The success of anti-PD1 therapy has generated enormous interest in creating novel therapies to enhance the immune system’s inherent ability to identify and kill cancer cells. The targets of immuno-oncology therapy can include immune checkpoints, such as PD-1 and CTLA-4, as well as markers associated with T cell exhaustion such as Tim-3, Lag-3 and TIGIT.
We have two general approaches for running our customized immuno-oncology assays. The first approach is to use primary normal or diseased cells (e.g. AML, MM, CML or NHL) in an autologous cell culture system. In this approach, the patient T cells and diseased cells are quantitated by flow cytometry and then cultured with test articles and appropriate controls. Following culture, the diseased cells are evaluated by quantitative flow cytometry. Immuno-oncology markers on the effector T cells (e.g. Tim-3) and T cell-related cytokines can also be evaluated by Luminex™.
The second approach is an MLR (mixed lymphocyte reaction) co-culture system using monocyte-derived dendritic cells and T cells from unmatched donors. Therapeutic efficacy can be measured by a retention of cytokine production levels or a reduction in the expression of markers of T cell exhaustion.
Our customized, primary cell approach creates a test system that is as close as possible to the in vivo situation while allowing for robust data generation.
Peripheral blood cells represent many of the players in the immuno-oncology field, including non-exhausted and exhausted CD8+ cells and NK cells. Blood and bone marrow cells from diseased patients (e.g. AML, MM, CML, NHL) provide an excellent model to examine directed cell killing.
Our immuno-oncology assays include autologous MLRs, mixed donor MLRs and clonogenic assays. Autologous MLRs allow us to evaluate the ability of a lead therapeutic to reverse T cell exhaustion and increase tumor cell killing directly in a donor sample. Mixed donor MLRs allow for the evaluation of checkpoint inhibitors, and cytokine release in a carefully controlled experimental model in which primary human effector cells (T cells or NK cells) are added at predetermined ratios. Clonogenic assays allow for the evaluation of the killing of the cancer stem/progenitor cell in an in vitro model.

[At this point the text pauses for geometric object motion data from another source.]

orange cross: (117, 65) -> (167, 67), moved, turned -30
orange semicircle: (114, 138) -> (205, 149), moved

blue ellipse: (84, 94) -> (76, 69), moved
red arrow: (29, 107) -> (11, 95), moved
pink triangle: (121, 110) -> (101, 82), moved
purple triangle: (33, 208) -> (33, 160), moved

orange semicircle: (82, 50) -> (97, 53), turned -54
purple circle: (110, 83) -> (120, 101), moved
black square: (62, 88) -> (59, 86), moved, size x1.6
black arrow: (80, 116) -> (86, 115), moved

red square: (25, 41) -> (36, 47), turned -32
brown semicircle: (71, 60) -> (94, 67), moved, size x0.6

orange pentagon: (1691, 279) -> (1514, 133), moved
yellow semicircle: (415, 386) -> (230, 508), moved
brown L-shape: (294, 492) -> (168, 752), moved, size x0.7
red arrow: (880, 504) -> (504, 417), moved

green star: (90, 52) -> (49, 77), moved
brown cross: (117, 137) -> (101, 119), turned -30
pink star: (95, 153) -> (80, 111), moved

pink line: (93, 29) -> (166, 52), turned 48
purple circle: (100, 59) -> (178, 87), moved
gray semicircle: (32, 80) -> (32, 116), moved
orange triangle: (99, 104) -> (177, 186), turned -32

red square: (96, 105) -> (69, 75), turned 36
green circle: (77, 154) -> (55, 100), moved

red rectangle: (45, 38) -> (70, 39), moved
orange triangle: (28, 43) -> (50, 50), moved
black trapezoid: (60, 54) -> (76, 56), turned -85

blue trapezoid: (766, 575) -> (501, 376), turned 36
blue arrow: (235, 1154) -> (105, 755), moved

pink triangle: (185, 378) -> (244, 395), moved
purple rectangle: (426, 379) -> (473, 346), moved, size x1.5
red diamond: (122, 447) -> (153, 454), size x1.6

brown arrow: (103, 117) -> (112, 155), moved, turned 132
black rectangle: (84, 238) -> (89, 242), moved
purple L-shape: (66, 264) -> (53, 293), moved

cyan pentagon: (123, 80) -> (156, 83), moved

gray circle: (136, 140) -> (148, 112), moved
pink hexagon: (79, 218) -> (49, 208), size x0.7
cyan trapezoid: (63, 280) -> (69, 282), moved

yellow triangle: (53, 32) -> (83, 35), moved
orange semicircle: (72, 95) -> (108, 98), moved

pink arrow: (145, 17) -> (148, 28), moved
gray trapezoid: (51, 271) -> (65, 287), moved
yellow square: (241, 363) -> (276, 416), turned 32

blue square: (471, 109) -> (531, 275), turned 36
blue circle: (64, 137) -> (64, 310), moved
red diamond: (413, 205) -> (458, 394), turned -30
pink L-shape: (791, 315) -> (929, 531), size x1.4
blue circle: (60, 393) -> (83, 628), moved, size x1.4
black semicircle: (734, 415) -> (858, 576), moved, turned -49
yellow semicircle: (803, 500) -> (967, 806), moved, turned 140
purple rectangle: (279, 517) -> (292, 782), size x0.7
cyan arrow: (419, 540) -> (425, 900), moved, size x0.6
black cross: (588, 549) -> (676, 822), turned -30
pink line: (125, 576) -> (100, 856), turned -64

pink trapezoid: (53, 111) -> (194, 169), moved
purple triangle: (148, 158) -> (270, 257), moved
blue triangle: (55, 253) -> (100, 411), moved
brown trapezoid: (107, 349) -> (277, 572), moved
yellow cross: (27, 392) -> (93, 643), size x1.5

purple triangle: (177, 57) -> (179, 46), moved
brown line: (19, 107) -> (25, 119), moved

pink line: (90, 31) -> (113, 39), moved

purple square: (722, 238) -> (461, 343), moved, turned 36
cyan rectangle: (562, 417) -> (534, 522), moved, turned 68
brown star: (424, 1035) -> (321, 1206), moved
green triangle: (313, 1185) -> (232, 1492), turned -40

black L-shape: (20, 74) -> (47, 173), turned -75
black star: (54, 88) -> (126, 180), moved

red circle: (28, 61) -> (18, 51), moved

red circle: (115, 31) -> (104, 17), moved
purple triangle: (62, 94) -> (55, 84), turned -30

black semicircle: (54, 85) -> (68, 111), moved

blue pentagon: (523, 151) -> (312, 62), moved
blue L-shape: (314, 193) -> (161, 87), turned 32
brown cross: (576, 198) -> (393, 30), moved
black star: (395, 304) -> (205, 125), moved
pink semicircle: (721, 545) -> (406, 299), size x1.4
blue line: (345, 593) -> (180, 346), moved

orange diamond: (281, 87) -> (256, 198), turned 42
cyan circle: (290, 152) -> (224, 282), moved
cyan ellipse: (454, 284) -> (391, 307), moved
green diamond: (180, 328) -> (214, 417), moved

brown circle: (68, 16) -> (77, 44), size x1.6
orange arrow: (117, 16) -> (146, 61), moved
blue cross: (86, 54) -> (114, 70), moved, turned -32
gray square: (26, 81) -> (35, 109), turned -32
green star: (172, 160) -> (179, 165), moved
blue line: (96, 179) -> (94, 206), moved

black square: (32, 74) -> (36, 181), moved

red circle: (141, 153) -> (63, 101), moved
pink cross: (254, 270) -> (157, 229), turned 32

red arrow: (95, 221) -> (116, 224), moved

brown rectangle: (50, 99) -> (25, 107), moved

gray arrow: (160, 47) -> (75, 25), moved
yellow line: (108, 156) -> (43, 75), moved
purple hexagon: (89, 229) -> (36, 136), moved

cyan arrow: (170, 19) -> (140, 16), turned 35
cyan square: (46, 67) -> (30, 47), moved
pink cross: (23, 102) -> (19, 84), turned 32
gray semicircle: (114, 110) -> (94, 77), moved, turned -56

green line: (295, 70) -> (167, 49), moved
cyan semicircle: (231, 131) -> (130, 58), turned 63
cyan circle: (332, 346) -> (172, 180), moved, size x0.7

Usually, the evaluation of checkpoint inhibitors is performed on human primary normal and diseased cells. The various immuno-oncology checkpoint markers are expressed on T and NK cells at different times after stimulation, so each experimental setup needs to be customized to address the specific immuno-oncology marker of interest. We also have models for NHP primary cells which may prove useful, specifically in terms of cytokine release.
Blood cancer (e.g. AML, CML, MM, NHL) cells are often used in the evaluation of novel immuno-oncology therapies. The blood cancer cells can be labeled with a cell tracking dye and then co-cultured with allogeneic T or NK cells in the presence of test compounds. The cancer cell killing can be monitored through flow cytometry.